La parte più concreta dello studio riguarda le sostituzioni. Rimpiazzare un’ora al giorno di sedentarietà prolungata con attività leggera è stato associato a un rischio di morte per cancro più basso del 12%. Sostituire 30 minuti con attività moderata, come camminare a passo normale, è stato associato a una riduzione dell’8%. Anche cinque minuti di attività vigorosa al posto di cinque minuti fermi mostrano un’associazione favorevole, più marcata. In pratica, accanto all’esercizio strutturato conta anche il movimento ordinario, quello che spesso sparisce dalle giornate senza che ce ne accorgiamo.
Alzarsi prima che passi un’altra mezz’ora
La cautela resta necessaria. Lo studio è osservazionale: mostra associazioni, senza dimostrare un rapporto diretto di causa-effetto. Gli stessi autori segnalano diversi limiti, tra cui possibili fattori confondenti residui, il cosiddetto “healthy volunteer bias” della UK Biobank e una misurazione dell’attività basata su sette giorni di accelerometro. Il dispositivo registrava il movimento, senza distinguere se una persona fosse ferma per lavoro, per guidare, per guardare la televisione o per altri motivi.
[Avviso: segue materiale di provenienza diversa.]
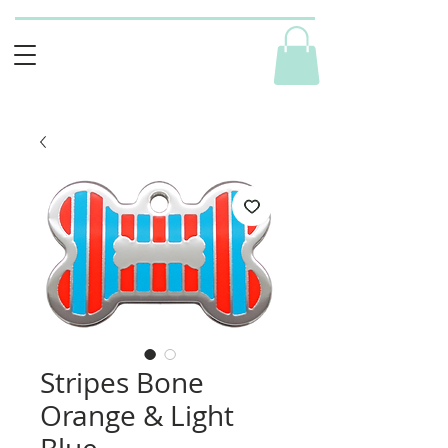
Stripes Bone
Orange & Light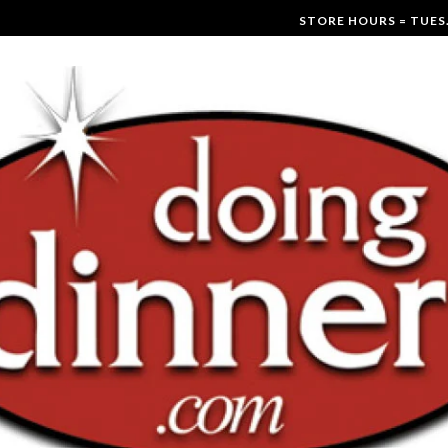
STORE HOURS = TUES.-F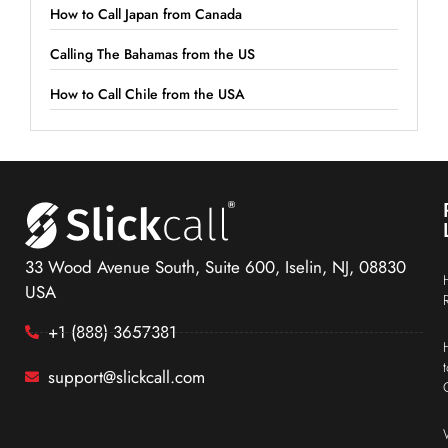
How to Call Japan from Canada
Calling The Bahamas from the US
How to Call Chile from the USA
33 Wood Avenue South, Suite 600, Iselin, NJ, 08830
USA
+1 (888) 3657381
support@slickcall.com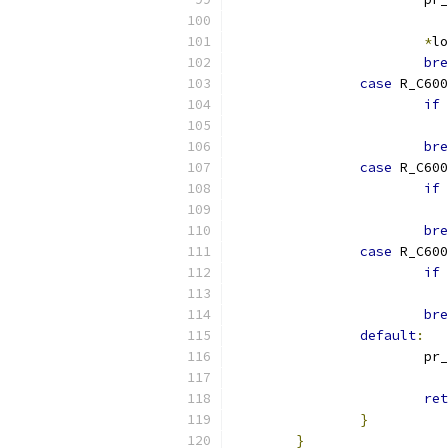
*
lo
bre
case
 R_C600
if
bre
case
 R_C600
if
bre
case
 R_C600
if
bre
default
:
			p
			 
ret
}
}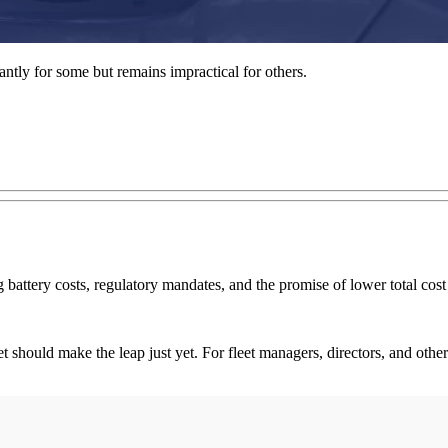
liantly for some but remains impractical for others.
g battery costs, regulatory mandates, and the promise of lower total co
t should make the leap just yet. For fleet managers, directors, and other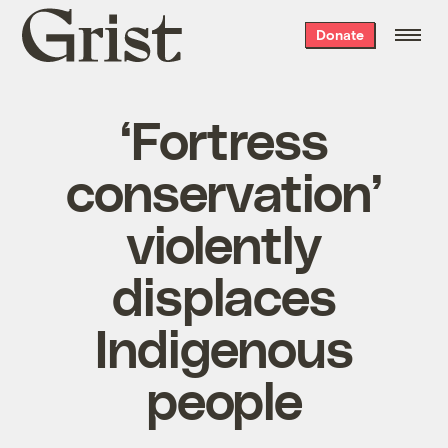
Grist
Donate
home
‘Fortress
conservation’
violently
displaces
Indigenous
people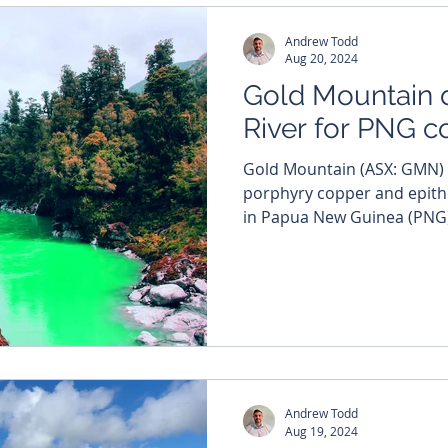
Andrew Todd
Aug 20, 2024
Gold Mountain d
River for PNG 
Gold Mountain (ASX: GMN) is set to chase a trail of
porphyry copper and epith
in Papua New Guinea (PNG) 
Andrew Todd
Aug 19, 2024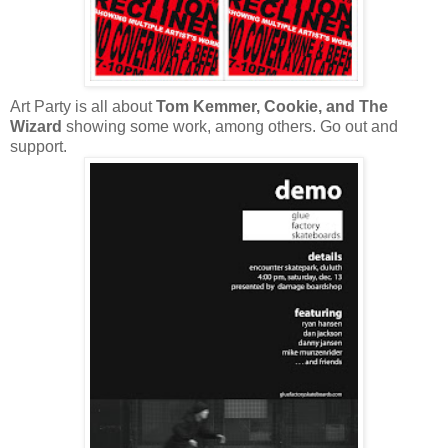
Art Party is all about
Tom Kemmer, Cookie, and The
Wizard
showing some work, among others. Go out and
support.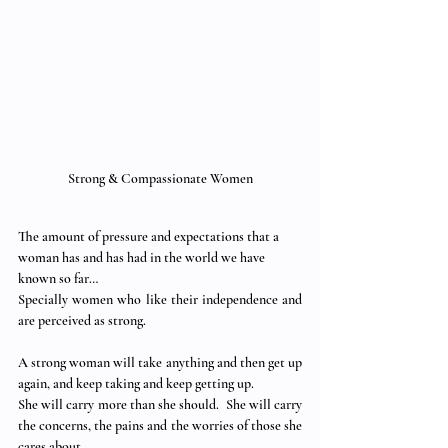
Strong & Compassionate Women
The amount of pressure and expectations that a 
woman has and has had in the world we have 
known so far…
Specially women who like their independence and 
are perceived as strong.
A strong woman will take anything and then get up 
again, and keep taking and keep getting up.
She will carry more than she should.  She will carry 
the concerns, the pains and the worries of those she 
cares about. 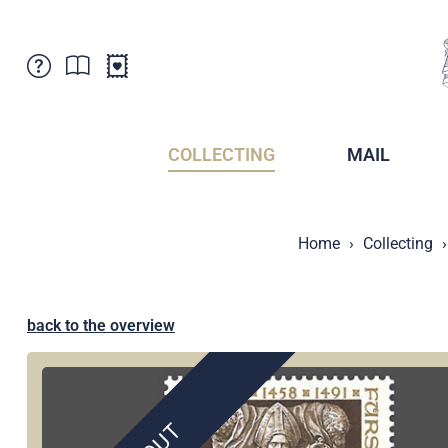
Customer Service
News
Points of Sale
Subscriptions
COLLECTING
MAIL
Newsletter
Brochures
Brochures - Archive
Liechtenstein Postal Museum
Home
Collecting
Stamps - Archive
Liechtenstein Collectors Clubs
Press / Media
Crypto Stamps
Principality of Liechtenstein
Postcrossing
back to the overview
Stamp Manager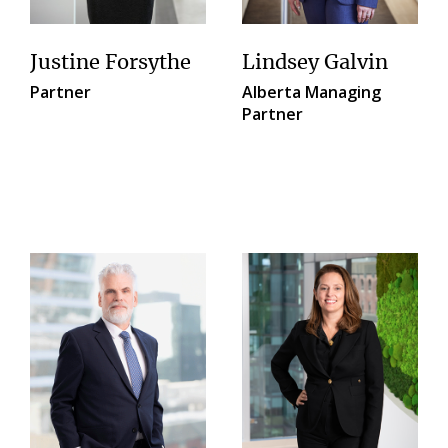
Justine Forsythe
Lindsey Galvin
Partner
Alberta Managing
Partner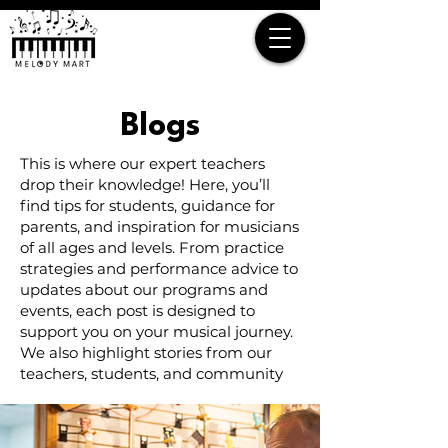
Blogs
This is where our expert teachers
drop their knowledge! Here, you’ll
find tips for students, guidance for
parents, and inspiration for musicians
of all ages and levels. From practice
strategies and performance advice to
updates about our programs and
events, each post is designed to
support you on your musical journey.
We also highlight stories from our
teachers, students, and community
Per questo la ricerca va raccontata senza scorciatoie. Stare seduti mezz’ora di fila va inteso come un segnale da osservare dentro una giornata più ampia, fatta di alimentazione, sonno, stress, lavoro, tempo libero e possibilità reali di movimento. Il messaggio utile è più semplice e più preciso: lunghi periodi di immobilità quotidiana meritano attenzione, soprattutto quando diventano la regola.
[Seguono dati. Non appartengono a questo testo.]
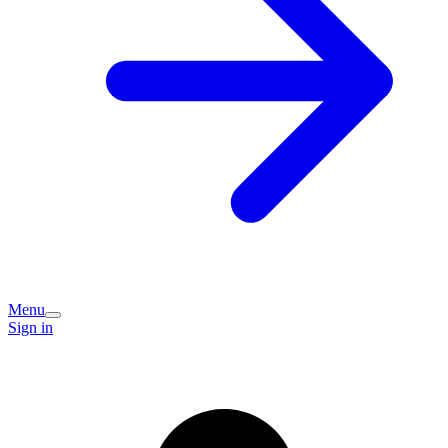
Menu
Sign in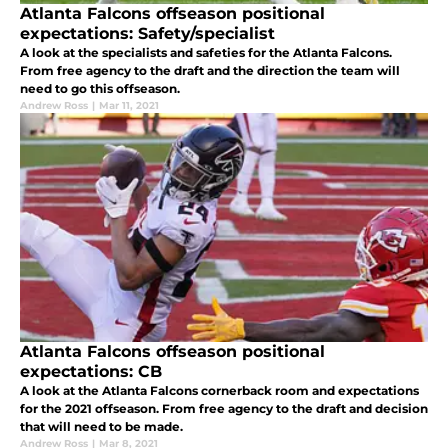
Atlanta Falcons offseason positional
expectations: Safety/specialist
A look at the specialists and safeties for the Atlanta Falcons.
From free agency to the draft and the direction the team will
need to go this offseason.
Andrew Ross
|
Mar 11, 2021
Atlanta Falcons offseason positional
expectations: CB
A look at the Atlanta Falcons cornerback room and expectations
for the 2021 offseason. From free agency to the draft and decision
that will need to be made.
Andrew Ross
|
Mar 8, 2021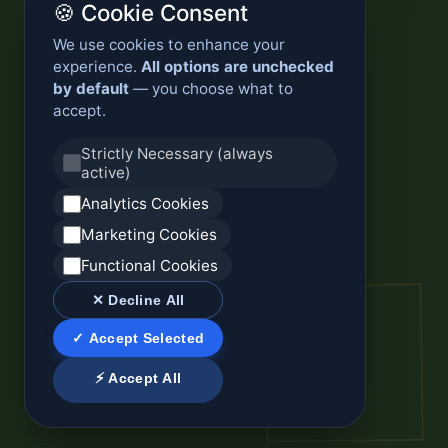
🍪 Cookie Consent
We use cookies to enhance your
experience.
All options are unchecked
by default
— you choose what to
accept.
Strictly Necessary (always
active)
Analytics Cookies
Marketing Cookies
Functional Cookies
✕ Decline All
✓ Accept Selected
⚡ Accept All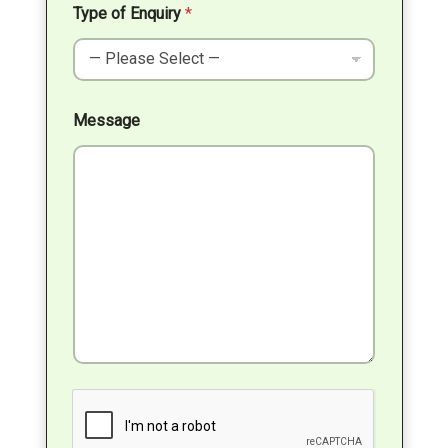
Type of Enquiry
*
Message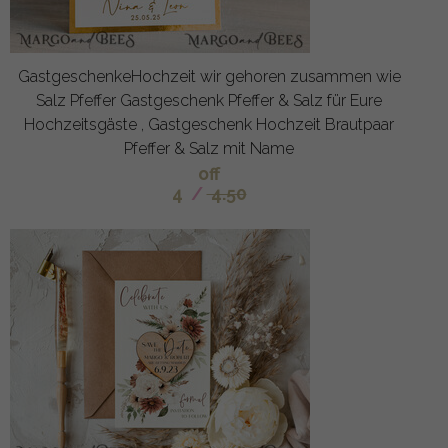
GastgeschenkeHochzeit wir gehoren zusammen wie
Salz Pfeffer Gastgeschenk Pfeffer & Salz für Eure
Hochzeitsgäste , Gastgeschenk Hochzeit Brautpaar
Pfeffer & Salz mit Name
off
4
/
4.50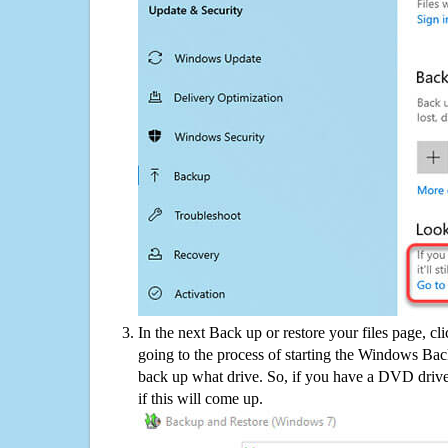
In the next Back up or restore your files page, cl
going to the process of starting the Windows Bac
back up what drive. So, if you have a DVD drive
if this will come up.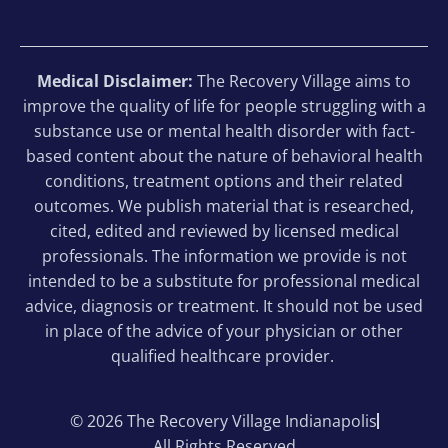
Medical Disclaimer:
The Recovery Village aims to
improve the quality of life for people struggling with a
substance use or mental health disorder with fact-
based content about the nature of behavioral health
conditions, treatment options and their related
outcomes. We publish material that is researched,
cited, edited and reviewed by licensed medical
professionals. The information we provide is not
intended to be a substitute for professional medical
advice, diagnosis or treatment. It should not be used
in place of the advice of your physician or other
qualified healthcare provider.
© 2026 The Recovery Village Indianapolis
All Rights Reserved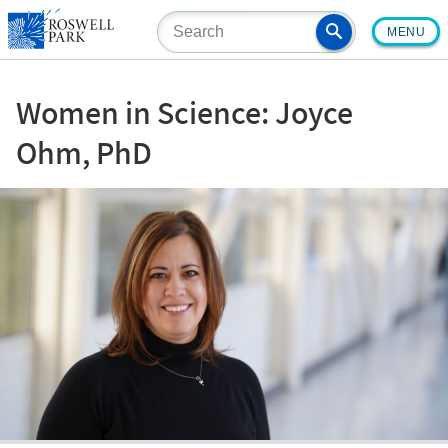
Skip
MENU
to
main
content
Women in Science: Joyce
Ohm, PhD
Le linee guida dell’Organizzazione Mondiale della Sanità indicano già agli adulti di ridurre il tempo sedentario e sostituirlo con attività fisica di qualsiasi intensità, oltre a raggiungere gli obiettivi settimanali di movimento moderato o vigoroso. Questo studio aggiunge un dettaglio pratico: la durata dei blocchi fermi può avere un peso. Conta quanto ci muoviamo, certo. Conta anche quanto a lungo rimaniamo immobili prima di farlo.
Per chi lavora alla scrivania, la correzione possibile è piccola e concreta. Alzarsi ogni 30 o 45 minuti, camminare durante una telefonata, fare due minuti di movimento tra una riunione e l’altra, evitare di mangiare sempre davanti al computer, trasformare alcune micro-pause in spostamenti veri. Nessuna rivoluzione, nessuna retorica della forza di volontà. Solo una modifica dell’ambiente e delle abitudini, abbastanza semplice da poter reggere anche nelle giornate piene.
La sedentarietà moderna ha questo di particolare: sembra innocua perché coincide con molte cose rispettabili, dal lavoro al recupero dopo una giornata pesante. Poi i dati ricordano che il corpo resta lì, a sommare minuti. Ogni tanto conviene interromperlo.